What you need to do: Pull each line with the string "order" from the entries.

Input material:
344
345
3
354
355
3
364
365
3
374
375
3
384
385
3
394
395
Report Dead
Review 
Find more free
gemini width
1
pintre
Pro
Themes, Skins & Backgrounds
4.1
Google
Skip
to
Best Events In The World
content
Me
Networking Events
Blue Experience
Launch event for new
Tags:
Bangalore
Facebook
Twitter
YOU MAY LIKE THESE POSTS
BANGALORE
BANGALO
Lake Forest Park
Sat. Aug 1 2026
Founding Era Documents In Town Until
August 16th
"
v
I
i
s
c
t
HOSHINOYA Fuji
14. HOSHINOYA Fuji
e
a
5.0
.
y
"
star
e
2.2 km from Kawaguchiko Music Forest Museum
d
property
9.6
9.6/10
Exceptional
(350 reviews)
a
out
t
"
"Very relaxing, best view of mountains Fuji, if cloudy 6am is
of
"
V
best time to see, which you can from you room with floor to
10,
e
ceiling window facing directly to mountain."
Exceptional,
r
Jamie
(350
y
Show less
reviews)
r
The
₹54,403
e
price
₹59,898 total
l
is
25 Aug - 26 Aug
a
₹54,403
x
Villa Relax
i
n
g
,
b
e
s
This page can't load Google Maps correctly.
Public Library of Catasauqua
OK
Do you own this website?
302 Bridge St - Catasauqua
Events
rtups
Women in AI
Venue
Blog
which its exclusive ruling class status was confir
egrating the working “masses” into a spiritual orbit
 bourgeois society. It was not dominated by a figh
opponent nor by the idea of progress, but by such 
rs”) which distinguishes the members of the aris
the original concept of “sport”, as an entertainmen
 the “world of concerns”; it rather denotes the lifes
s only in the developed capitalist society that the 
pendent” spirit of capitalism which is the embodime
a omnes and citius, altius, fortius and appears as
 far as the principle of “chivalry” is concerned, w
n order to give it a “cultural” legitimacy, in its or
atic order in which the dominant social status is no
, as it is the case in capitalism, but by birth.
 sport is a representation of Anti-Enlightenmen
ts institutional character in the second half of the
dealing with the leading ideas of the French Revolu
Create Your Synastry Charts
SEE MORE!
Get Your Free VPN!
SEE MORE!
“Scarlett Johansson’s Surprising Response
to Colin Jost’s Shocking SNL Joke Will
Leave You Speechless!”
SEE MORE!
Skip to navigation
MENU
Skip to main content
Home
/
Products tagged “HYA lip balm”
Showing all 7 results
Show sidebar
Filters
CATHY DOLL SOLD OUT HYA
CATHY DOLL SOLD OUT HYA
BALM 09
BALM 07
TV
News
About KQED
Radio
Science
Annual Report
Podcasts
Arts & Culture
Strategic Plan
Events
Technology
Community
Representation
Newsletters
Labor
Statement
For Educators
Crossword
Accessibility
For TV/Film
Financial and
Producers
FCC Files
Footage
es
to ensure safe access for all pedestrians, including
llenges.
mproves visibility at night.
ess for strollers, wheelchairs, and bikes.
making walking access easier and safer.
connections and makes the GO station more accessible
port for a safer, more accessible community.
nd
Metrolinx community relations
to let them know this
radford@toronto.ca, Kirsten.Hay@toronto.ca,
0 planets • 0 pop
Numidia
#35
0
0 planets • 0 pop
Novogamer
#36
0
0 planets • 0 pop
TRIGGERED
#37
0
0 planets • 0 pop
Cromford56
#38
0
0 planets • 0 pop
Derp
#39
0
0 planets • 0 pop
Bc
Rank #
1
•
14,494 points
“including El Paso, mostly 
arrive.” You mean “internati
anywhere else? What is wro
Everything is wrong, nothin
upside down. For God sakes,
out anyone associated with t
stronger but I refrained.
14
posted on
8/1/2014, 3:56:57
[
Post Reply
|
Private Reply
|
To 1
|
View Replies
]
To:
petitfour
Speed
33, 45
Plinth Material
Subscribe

Response to this exercise:
n order to give it a “cultural” legitimacy, in its or
atic order in which the dominant social status is no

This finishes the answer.